[Start of section]

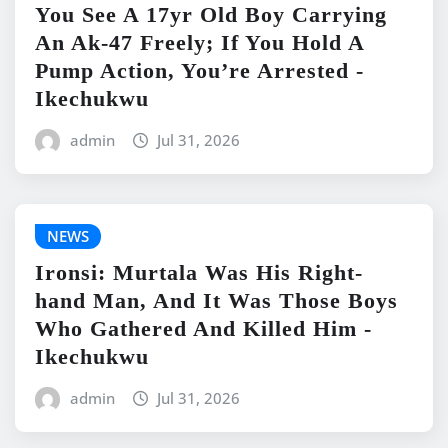
You See A 17yr Old Boy Carrying
An Ak-47 Freely; If You Hold A
Pump Action, You’re Arrested -
Ikechukwu
admin
Jul 31, 2026
NEWS
Ironsi: Murtala Was His Right-
hand Man, And It Was Those Boys
Who Gathered And Killed Him -
Ikechukwu
admin
Jul 31, 2026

[End of section]

*What is being asked*
If an entry holds a picture, leave that picture out, and transcribe the rest of the listing above exactly.

*Task solution*
You See A 17yr Old Boy Carrying
An Ak-47 Freely; If You Hold A
Pump Action, You’re Arrested -
Ikechukwu
admin
Jul 31, 2026
NEWS
Ironsi: Murtala Was His Right-
hand Man, And It Was Those Boys
Who Gathered And Killed Him -
Ikechukwu
admin
Jul 31, 2026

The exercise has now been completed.